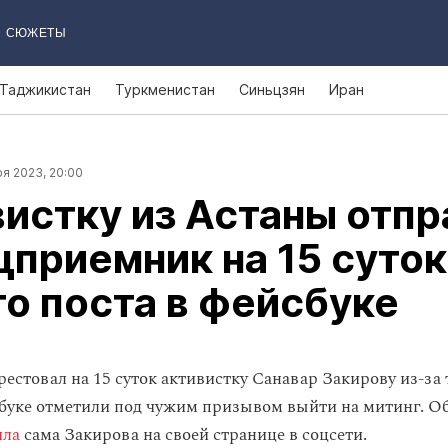
СЮЖЕТЫ
Таджикистан
Туркменистан
Синьцзян
Иран
я 2023, 20:00
истку из Астаны отпр
цприемник на 15 суток
о поста в фейсбуке
рестовал на 15 суток активистку Санавар Закирову из-за т
сбуке отметили под чужим призывом выйти на митинг. Об
ила
сама Закирова на своей странице в соцсети.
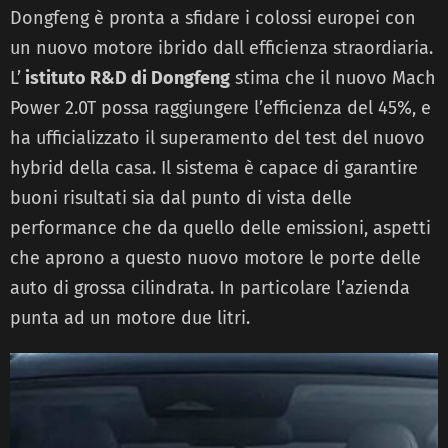
Dongfeng è pronta a sfidare i colossi europei con
un nuovo motore ibrido dall efficienza straordiaria.
L’
istituto R&D di Dongfeng
stima che il nuovo Mach
Power 2.0T possa raggiungere l’efficienza del 45%, e
ha ufficializzato il superamento del test del nuovo
hybrid della casa. Il sistema è capace di garantire
buoni risultati sia dal punto di vista delle
performance che da quello delle emissioni, aspetti
che aprono a questo nuovo motore le porte delle
auto di grossa cilindrata. In particolare l’azienda
punta ad un motore due litri.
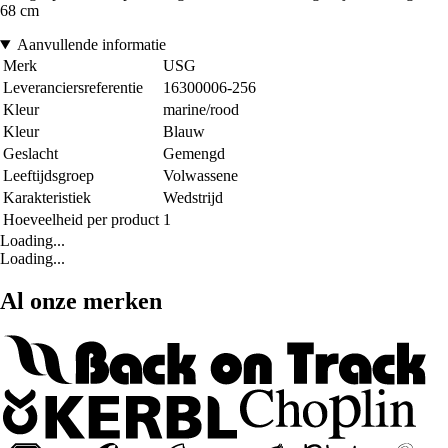
68 cm
Aanvullende informatie
Merk
USG
Leveranciersreferentie
16300006-256
Kleur
marine/rood
Kleur
Blauw
Geslacht
Gemengd
Leeftijdsgroep
Volwassene
Karakteristiek
Wedstrijd
Hoeveelheid per product
1
Loading...
Loading...
Al onze merken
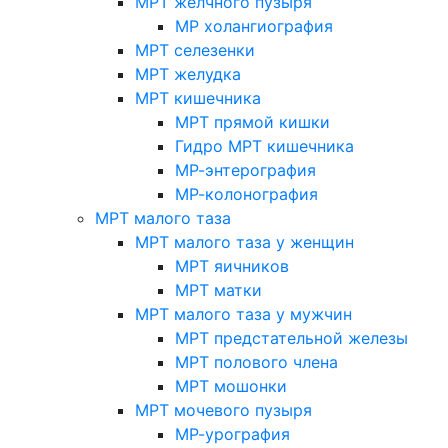
МРТ желчного пузыря
МР холангиография
МРТ селезенки
МРТ желудка
МРТ кишечника
МРТ прямой кишки
Гидро МРТ кишечника
МР-энтерография
МР-колонография
МРТ малого таза
МРТ малого таза у женщин
МРТ яичников
МРТ матки
МРТ малого таза у мужчин
МРТ предстательной железы
МРТ полового члена
МРТ мошонки
МРТ мочевого пузыря
МР-урография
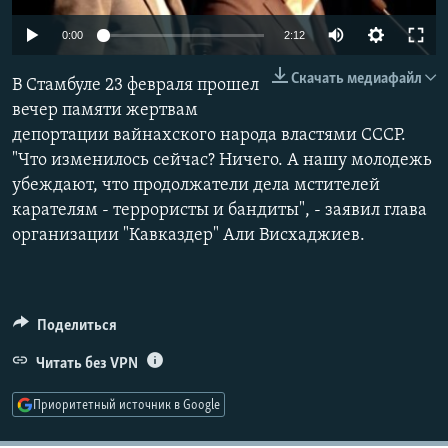
РАСПИСАНИЕ ВЕЩАНИЯ
0:00
2:12
ПОДПИШИТЕСЬ НА РАССЫЛКУ
Скачать медиафайл
В Стамбуле 23 февраля прошел
СОЦИАЛЬНЫЕ СЕТИ
вечер памяти жертвам
депортации вайнахского народа властями СССР.
"Что изменилось сейчас? Ничего. А нашу молодежь
убеждают, что продолжатели дела мстителей
карателям - террористы и бандиты", - заявил глава
организации "Кавказдер" Али Висхаджиев.
Все сайты РСЕ/РС
Поделиться
Читать без VPN
Приоритетный источник в Google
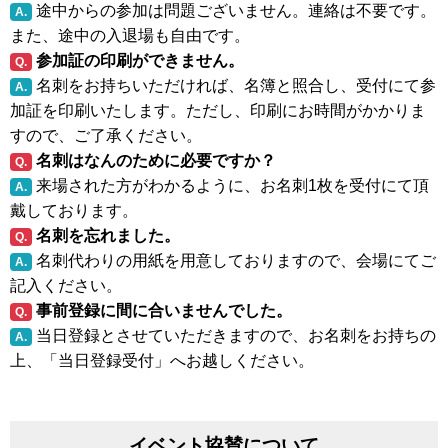
途中からの参加は問題ございません。連絡は不要です。
A.
また、途中の入退場も自由です。
参加証の印刷ができません。
Q.
名刺をお持ちいただければ、名簿と照合し、受付にて参
A.
加証を印刷いたします。ただし、印刷にお時間がかかりま
すので、ご了承ください。
名刺はなんのために必要ですか？
Q.
来場された方がわかるように、お名刺1枚を受付にて頂
A.
戴しております。
名刺を忘れました。
Q.
名刺代わりの用紙を用意しておりますので、会場にてご
A.
記入ください。
事前登録に間に合いませんでした。
Q.
当日登録とさせていただきますので、お名刺をお持ちの
A.
上、「当日登録受付」へお越しください。
イベント協賛について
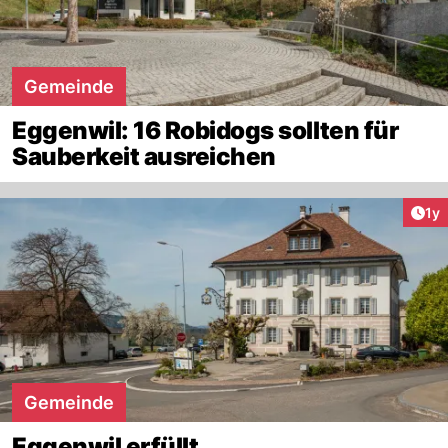
Gemeinde
Eggenwil: 16 Robidogs sollten für
Sauberkeit ausreichen
Art
1y
Gemeinde
Eggenwil erfüllt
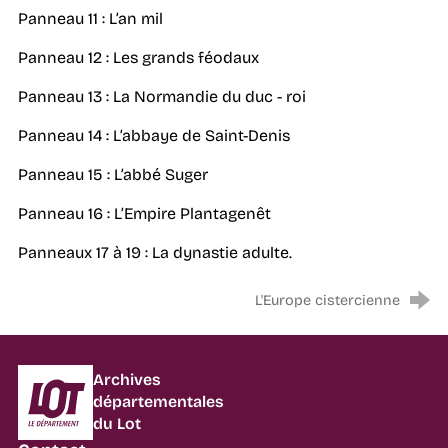
Panneau 11 : L’an mil
Panneau 12 : Les grands féodaux
Panneau 13 : La Normandie du duc - roi
Panneau 14 : L’abbaye de Saint-Denis
Panneau 15 : L’abbé Suger
Panneau 16 : L’Empire Plantagenêt
Panneaux 17 à 19 : La dynastie adulte.
L'Europe cistercienne
Département du Lot
Archives
départementales
du Lot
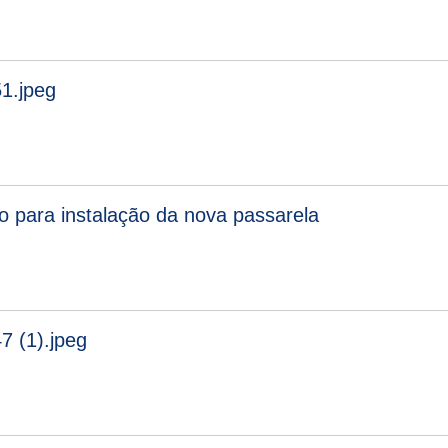
1.jpeg
o para instalação da nova passarela
7 (1).jpeg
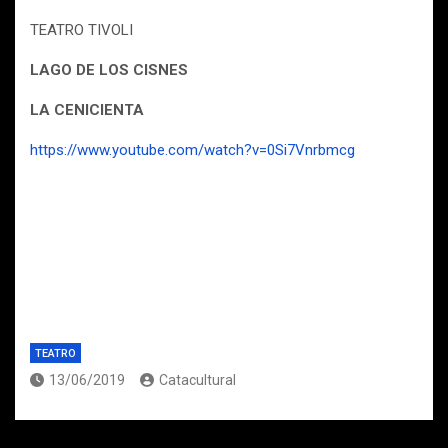
TEATRO TIVOLI
LAGO DE LOS CISNES
LA CENICIENTA
https://www.youtube.com/watch?v=0Si7Vnrbmcg
TEATRO
13/06/2019
Catacultural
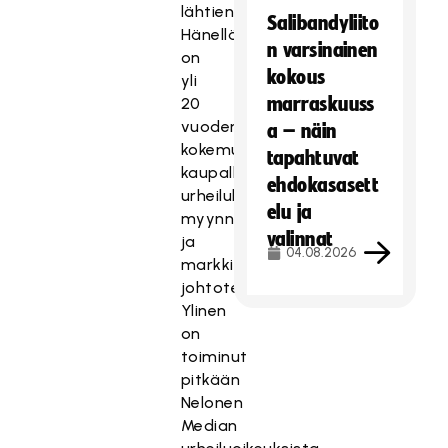
lähtien.
Salibandyliito
Hänellä
n varsinainen
on
kokous
yli
marraskuuss
20
vuoden
a – näin
kokemus
tapahtuvat
kaupallisen
ehdokasasett
urheiluliiketoiminnan,
elu ja
myynnin
valinnat
ja
04.08.2026
markkinoinnin
johtotehtävistä.
Ylinen
on
toiminut
pitkään
Nelonen
Median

# Work instruction
Your reply should be one number: how many lines in the listing hold the word "пузыря".

# Result of the exercise
2